(Saved entries)
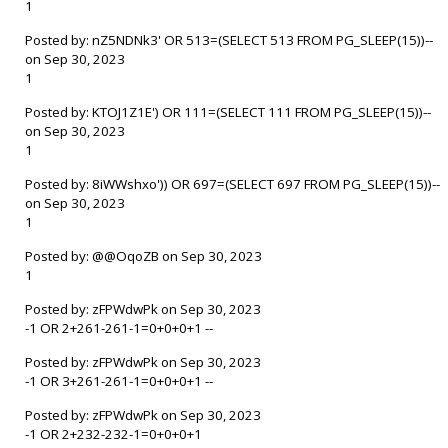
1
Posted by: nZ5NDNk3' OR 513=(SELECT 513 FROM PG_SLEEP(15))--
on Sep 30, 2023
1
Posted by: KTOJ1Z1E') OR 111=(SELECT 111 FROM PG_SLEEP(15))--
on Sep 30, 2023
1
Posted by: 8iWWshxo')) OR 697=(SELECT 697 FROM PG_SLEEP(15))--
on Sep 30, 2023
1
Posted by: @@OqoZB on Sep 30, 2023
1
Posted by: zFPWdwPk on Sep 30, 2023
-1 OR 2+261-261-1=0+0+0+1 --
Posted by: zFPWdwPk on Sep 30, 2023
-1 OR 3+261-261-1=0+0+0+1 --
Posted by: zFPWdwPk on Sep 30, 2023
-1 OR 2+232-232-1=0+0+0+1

--

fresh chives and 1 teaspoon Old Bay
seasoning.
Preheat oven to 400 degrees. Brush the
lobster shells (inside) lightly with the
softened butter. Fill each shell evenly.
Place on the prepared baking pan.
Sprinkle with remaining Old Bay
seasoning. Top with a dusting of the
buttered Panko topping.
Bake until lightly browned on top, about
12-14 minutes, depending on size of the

* * *

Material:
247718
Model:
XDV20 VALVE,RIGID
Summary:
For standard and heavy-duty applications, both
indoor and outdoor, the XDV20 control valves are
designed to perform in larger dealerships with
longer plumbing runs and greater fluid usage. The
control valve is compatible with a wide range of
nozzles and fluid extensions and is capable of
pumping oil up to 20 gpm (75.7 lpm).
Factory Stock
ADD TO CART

What the task asks:
From the records above, reproduce exactly the lines from the one with "indoor and outdoor, the" to the one with "ADD TO CART", both included, and no others.

Result of the task:
indoor and outdoor, the XDV20 control valves are
designed to perform in larger dealerships with
longer plumbing runs and greater fluid usage. The
control valve is compatible with a wide range of
nozzles and fluid extensions and is capable of
pumping oil up to 20 gpm (75.7 lpm).
Factory Stock
ADD TO CART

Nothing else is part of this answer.